Business Process Management
A business process is a real-world activity consisting of a set of logically related tasks that, when performed in the appropriate sequence and according to the correct business rules, produce a business outcome, such as order-to-cash, purchase order fulfillment, or insurance claim processing.
Business process management (BPM) is the name for a set of software systems, tools, and methodologies that addresses how organizations identify, model, develop, deploy, and manage such business processes. A business process may include IT systems and human interaction or, when completely automated, simply the IT systems. Various BPM solutions have been in use for a long time, starting with early workflow systems and progressing up to modern Web services orchestration.
BPM techniques can exploit the foundation and the architectural work provided by an SOA to better automate business processes. This is among the important reasons for investing in a Web services-based SOA because Web services help achieve the goals of BPM more quickly and easily.
BPM systems are designed to help align business processes with desirable business outcomes and ensure that the IT systems support those business processes. BPM systems let business users model their business processes graphically, for example, in a way that the IT department can implement. All IT systems support and implement business processes in one form or another. What makes BPM unique is the explicit separation of business process logic from other application code (this contrasts with other forms of system development where the process logic is deeply embedded in the application code).

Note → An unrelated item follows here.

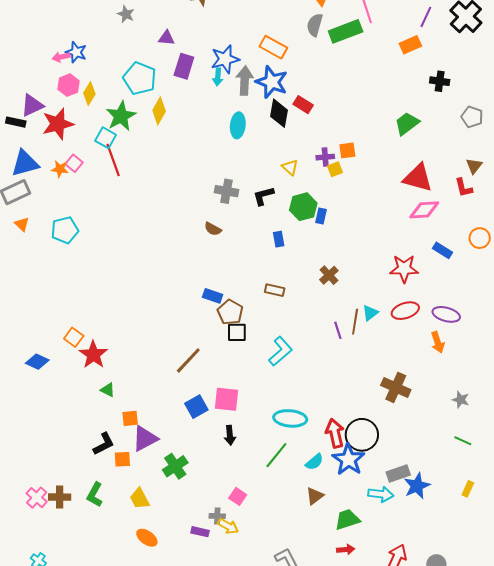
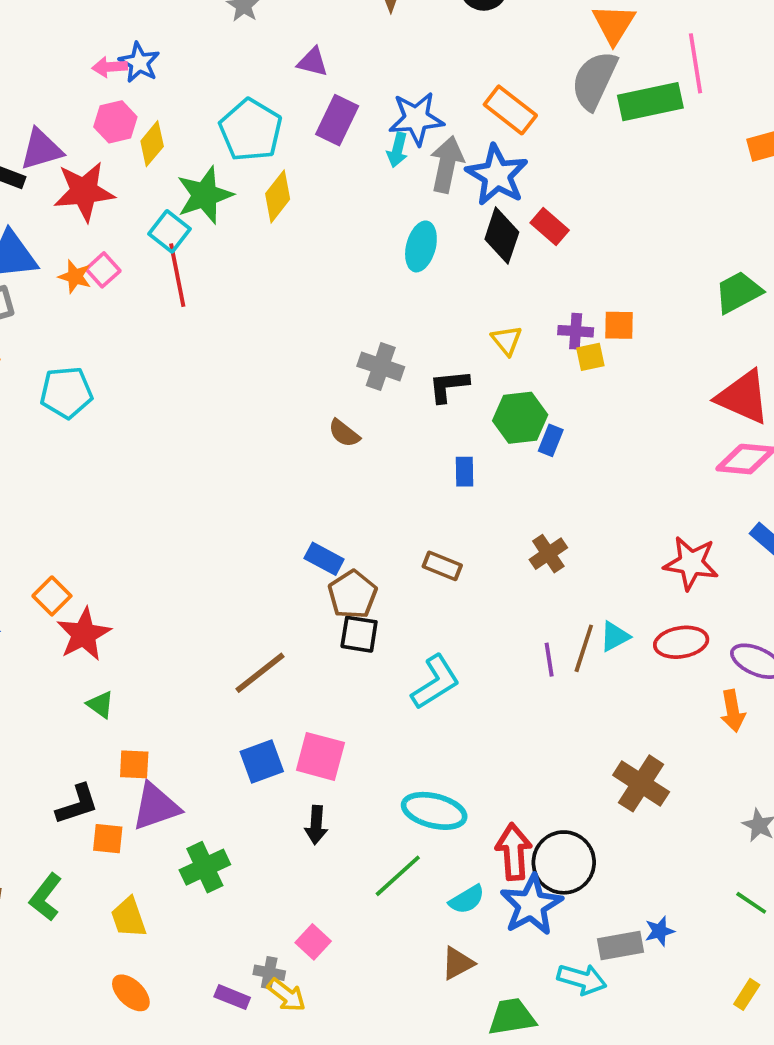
gray semicircle: (315, 25) -> (594, 80), size x1.4
blue star: (417, 486) -> (660, 931), moved, size x0.6

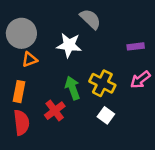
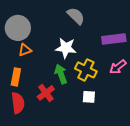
white star: (69, 45) -> (66, 48), moved
purple rectangle: (136, 46) -> (114, 39), size x1.6
white square: (106, 115) -> (89, 97), turned -32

Separating business process logic from other application code helps increase productivity, reduce operational costs, and improve agility. When implemented correctly (for example, using BPM as a consumer of an SOA with Web services), organizations can more quickly respond to changing market conditions and seize opportunities for gaining a competitive advantage. Further efficiencies are gained when the graphical depiction of a business process can be used to generate an executable specification of the process.
Business Operational Changes
Most businesses have special operational characteristics derived from the reasons they got into business in the first place. One example is a pizza shop with a 30-minute delivery guarantee. To really make this happen without losing money, all kinds of operational characteristics have to be taken into account, such as pizza baking time, order-taking time, and delivery time within a defined area. Obviously, this is not the kind of operation that can be completely automated because it relies upon human drivers, but certainly many parts of the process could be automated, such as ordering from the Web, automatically triggering the delivery of new supplies to the restaurant, and using robots to prepare and cook the pizzas. Ideally, you'd like to be able to introduce as many operational efficiencies as possible with minimal cost to the IT systems involved. An SOA-based infrastructure can help.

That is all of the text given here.